▶ _What is being asked_
Could you give the data that follows again exactly, without its pictures?

[Information shown — start]

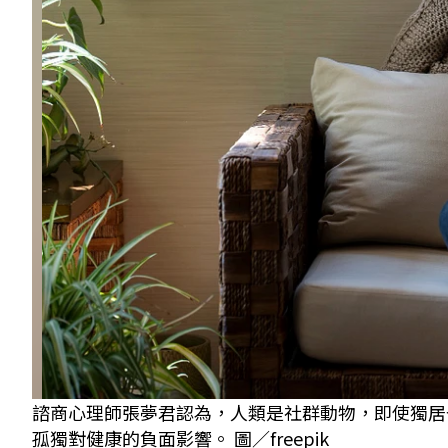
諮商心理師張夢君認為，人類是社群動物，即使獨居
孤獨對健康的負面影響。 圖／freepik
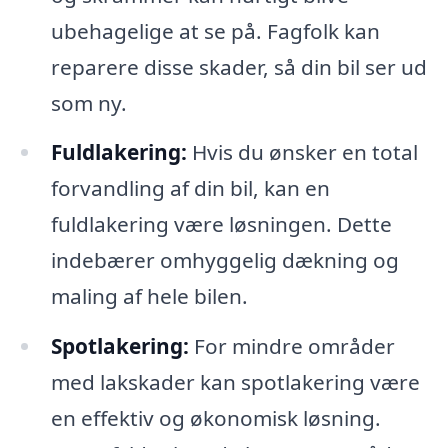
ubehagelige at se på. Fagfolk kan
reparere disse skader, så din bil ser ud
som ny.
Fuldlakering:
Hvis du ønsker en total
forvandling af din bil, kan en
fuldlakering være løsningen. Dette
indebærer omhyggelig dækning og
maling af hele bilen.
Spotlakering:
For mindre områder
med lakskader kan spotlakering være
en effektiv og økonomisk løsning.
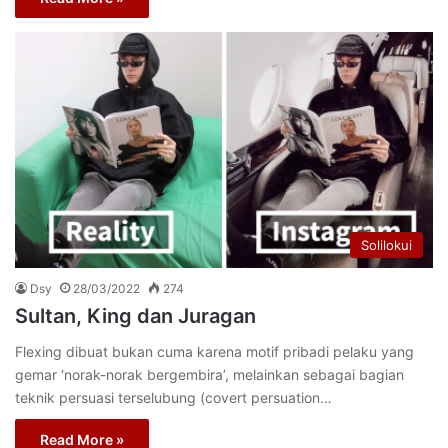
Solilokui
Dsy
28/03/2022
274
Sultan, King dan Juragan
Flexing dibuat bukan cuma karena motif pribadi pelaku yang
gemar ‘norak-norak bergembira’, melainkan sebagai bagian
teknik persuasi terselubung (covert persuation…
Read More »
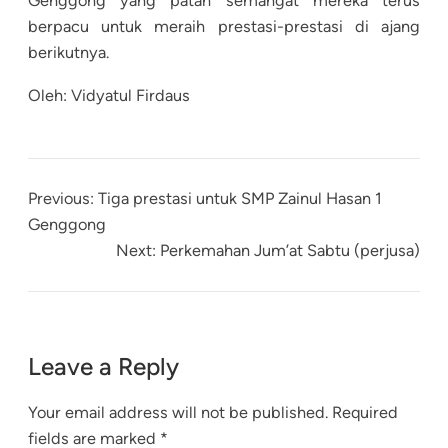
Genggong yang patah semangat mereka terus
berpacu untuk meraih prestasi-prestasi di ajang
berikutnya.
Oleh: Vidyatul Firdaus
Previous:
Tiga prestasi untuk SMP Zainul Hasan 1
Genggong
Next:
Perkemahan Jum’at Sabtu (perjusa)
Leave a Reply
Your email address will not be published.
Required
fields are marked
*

[Information shown — finish]

▶ _Solution to the problem_
諮商心理師張夢君認為，人類是社群動物，即使獨居
孤獨對健康的負面影響。 圖／freepik
ubehagelige at se på. Fagfolk kan
reparere disse skader, så din bil ser ud
som ny.
Fuldlakering:
Hvis du ønsker en total
forvandling af din bil, kan en
fuldlakering være løsningen. Dette
indebærer omhyggelig dækning og
maling af hele bilen.
Spotlakering:
For mindre områder
med lakskader kan spotlakering være
en effektiv og økonomisk løsning.
Solilokui
Dsy
28/03/2022
274
Sultan, King dan Juragan
Flexing dibuat bukan cuma karena motif pribadi pelaku yang
gemar ‘norak-norak bergembira’, melainkan sebagai bagian
teknik persuasi terselubung (covert persuation…
Read More »
Genggong yang patah semangat mereka terus
berpacu untuk meraih prestasi-prestasi di ajang
berikutnya.
Oleh: Vidyatul Firdaus
Previous:
Tiga prestasi untuk SMP Zainul Hasan 1
Genggong
Next:
Perkemahan Jum’at Sabtu (perjusa)
Leave a Reply
Your email address will not be published.
Required
fields are marked
*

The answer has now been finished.